11 Jun 2020 Police Reform: Accessibility Breeds Civility
As a community organizer and “safety creator” in New Orleans, Project 21 member Nadra Enzi believes that an open line of communication between police and the communities they serve is an important way to keep tempers from blowing.
Project 21’s “Blueprint for a Better Deal for Black America” has an entire section devoted to ways to improve police-community relations. These policy recommendations include “First Responder Sundays” hosted by churches, gun safety training offered to citizens by local police officers, and special training for police in knowing how to appropriately interact with people with developmental and mental challenges. The Blueprint also supports more body cameras and getting police out of regulatory enforcement.

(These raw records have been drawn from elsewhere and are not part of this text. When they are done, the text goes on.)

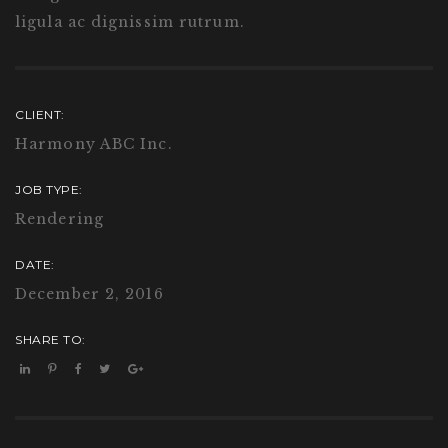
ligula ac dignissim rutrum.
CLIENT:
Harmony ABC Inc.
JOB TYPE:
Rendering
DATE:
December 2, 2016
SHARE TO:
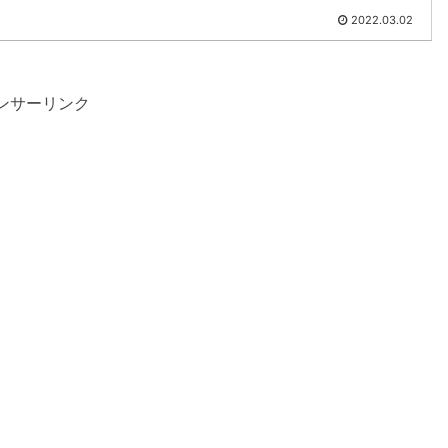
2022.03.02
ンサーリンク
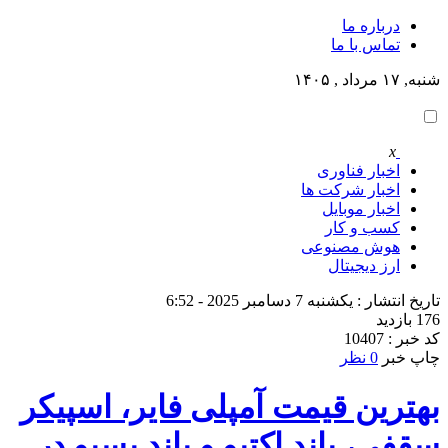
درباره ما
تماس با ما
شنبه, ۱۷ مرداد , ۱۴۰۵
x
اخبار فناوری
اخبار شرکت ها
اخبار موبایل
کسب و کار
هوش مصنوعی
ارز دیجیتال
تاریخ انتشار : یکشنبه 7 دسامبر 2025 - 6:52
176 بازدید
کد خبر : 10407
چاپ خبر
0 نظر
بهترین قیمت آمپلی فایر، اسپیکر
سقفی، باند اکتیو و باند پسیو در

Here is how Nadra, known as “Cap Black” in the Marginy district of the Big Easy, has seen New Orleans cops improve their standing with the public:
I’ve fought to build relationships between law enforcement and urban areas since the late 1980s.
At that time. my pigment and my zip code pretty much meant crime concerns in my neighborhood were written off. My community was dismissed as captured territory – deep behind enemy lines.

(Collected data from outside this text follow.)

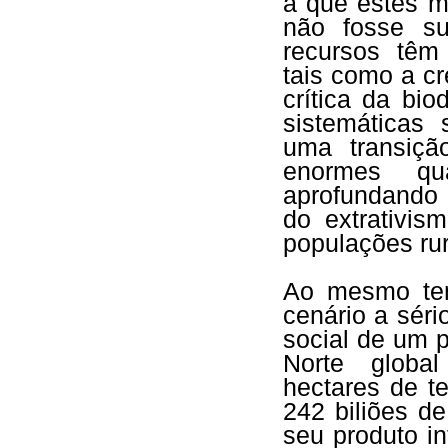
a que estes 
não fosse su
recursos têm 
tais como a c
crítica da bi
sistemáticas 
uma transiçã
enormes qu
aprofundando 
do extrativis
populações rur
Ao mesmo tem
cenário a séri
social de um 
Norte global
hectares de t
242 biliões d
seu produto i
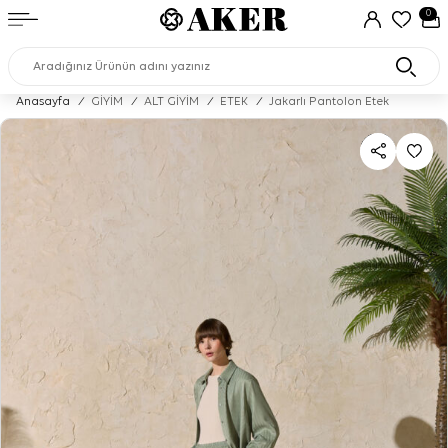
0
Anasayfa
/
GİYİM
/
ALT GİYİM
/
ETEK
/
Jakarlı Pantolon Etek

This isn’t an anti-police sentiment on my part. It’s my observation of the pecking order in which certain concerned citizens were placed at the dawn of the crack cocaine era. The crack crisis doubly marginalized southern communities like mine in Savannah that were already impacted by Jim Crow.
Things changed about 11 years ago when I moved to the real-life “Gotham City” of New Orleans. I’ll hereafter refer to it as “Gotham.”
Gotham is a place with its own police-community challenges. Federal scrutiny of training practices and post-Katrina incidents of brutality led to a federal consent decree to oversee the New Orleans Police Department (NOPD).
The NOPD is quite different from police in my hometown. Instead of arms-length hostility, I found Gotham’s cops – of all ranks – actually talked to community members instead of brushing us off.
But despite this accessibility, the combination of a personnel shortage and invasive federal oversight made this largely personable force appear unresponsive to service calls that could go hours or even days without answer. The NOPD’s response time once was three times the national average.
Public confidence in the NOPD plummeted, and local communities did feel abandoned.
Through it all, however, I was able to network with officers. I reminded them that I wasn’t the usual critic to whom they had become accustomed. I built active alliances to address the safety concerns of working-class victims.
From my stint coordinating volunteer security at Occupy Nola to my tenure as a safety and support manager for a targeted building – whose bullseye I removed with the help of the local district commander and deputy commander – we made progress.
I don’t demonize the NOPD because it’s a largely accessible agency. It has gotten a bad rap despite consistently treating protests and other First Amendment activities in a supportive manner that I’ve rarely seen elsewhere.
The NOPD doesn’t deserve demonization during these trying times. It deserves our dedication.